An infrastructural option steadily gaining momentum in the sub-Saharan African agricultural sector is the use of greenhouses. Although they are quite popular under small and commercial agricultural operations in high income countries, they have not been used as extensively in sub-Saharan African.
A greenhouse or glasshouse is an enclosed structure, usually with glass, plastic, or fiberglass covering and a solid frame that provides a controlled environment (temperature, humidity, ventilation) for growing plants. Their functional concept is also applied to what are also known as orangeries, conservatories, glasshouses, and hothouses.
According to an article by Nadie Van Zandt titled Speculating on the history of greenhouses, reports of greenhouses appeared in the writings of the famous Pliny the Elder as early as 30 AD.
Their creation was inspired by the need to protect plants from adverse weather conditions, guaranteeing the availability of specific produce during their natural non-growing season, and for controlled ambient conditions for plants grown from other regions, for example exotic plants acquired from explorers returning from voyages to far away lands. As from the middle of the 15th century, greenhouse design improved as they became equipped with temperature control features, artificial heat and ventilation.
Greenhouses working by harnessing radiation from the sun
First, sunlight enters the greenhouse through glass, plastic, net-shade or a fibreglass wall and roof. The sunlight is radiated as short-wavelength energy. Most of the sunlight wavelengths that enter the greenhouse changes, restricting the quantity that can pass through the sun-penetrable material. Only specific longer wavelengths of radiated heat escape effortlessly through the glass.
As the greenhouse is usually designed without any apertures, the sunlight trapped is converted into heat energy and some of the light is absorbed by the plants for photosynthesis. The size, sun exposure, frame material (chrome alloys, aluminium, steel, wood), floor material/covering (black/white polyethylene, brick, cement, wood, soil), sun-penetrable material, and contents (some plants may be in a fishpond within the greenhouse) will determine the quantity of heat absorbed.

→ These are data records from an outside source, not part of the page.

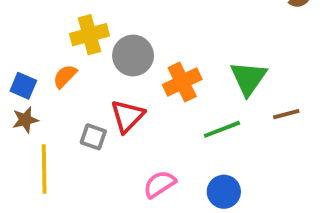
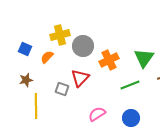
blue square: (23, 86) -> (25, 49), moved

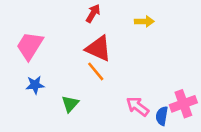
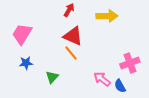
yellow arrow: (144, 21) -> (107, 16), size x1.5
pink cross: (183, 104) -> (130, 63), moved
blue semicircle: (162, 116) -> (120, 86), turned -40

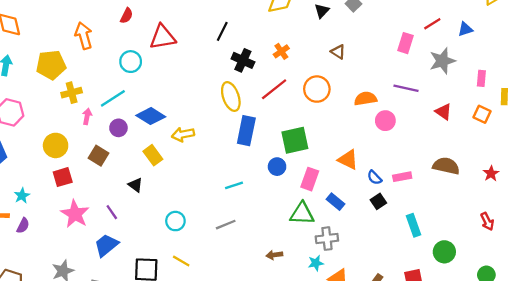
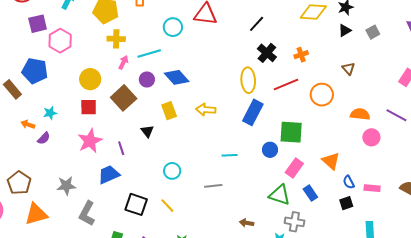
yellow arrow: (183, 134) -> (206, 110), moved
brown square: (98, 156) -> (124, 98), size x1.4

The heat absorbed is then released through radiation within the greenhouse over time. This heat warms the air (oxygen, nitrogen oxide and water vapour) while keeping the temperature to the desired level for the plants being grown. Through convection, cold air moves downward, creating a heating cycle and thus a microclimate.
Some of the benefits of greenhouse production systems are:
- they create a consistent and manageable environment for plants to grow, plants that grow only during summer can be grown during winter and vice versa, which, once produced, will fetch higher market prices,
- they offer protection from pests and animals, and reduce the transmission of fungi, bacteria and viruses from these pests to the plants,
- they can store heat or maintain shade and cooler temperatures depending on how they are managed,
- their ability to be controlled (temperature and humidity) permits increased plant diversity production.
- they also protect plants from adverse weather conditions such as hailstorms, heavy rain, wind and extreme evapotranspiration.
Despite all the advantages, they also have some disadvantages. Greenhouses can be expensive. Most sub-Saharan African countries do not produce the materials used in greenhouse construction such as plastic, fibreglass and shade netting.
Plant density populations in greenhouses are generally higher than in open-field production systems, thus more time is needed to keep the greenhouse pest and waste free. The agronomic need to keep temperature and humidity constant within a permissible range means that more time will be spent ensuring that these conditions are maintained.
The contained environment a greenhouse creates can also function as incubator for pests and diseases. There is no room for error and therefore, they present an increased probability for complete project failure if not managed carefully. For example, tomatoes can be easily lost to red spider mites if infections are not optimally dealt with.
When it comes to pollination, bees do most of the work, but keeping pests out of a greenhouse means keeping pollinators out as well. Pollination may become more costly as it would have to be done by hand and may require specialist expertise.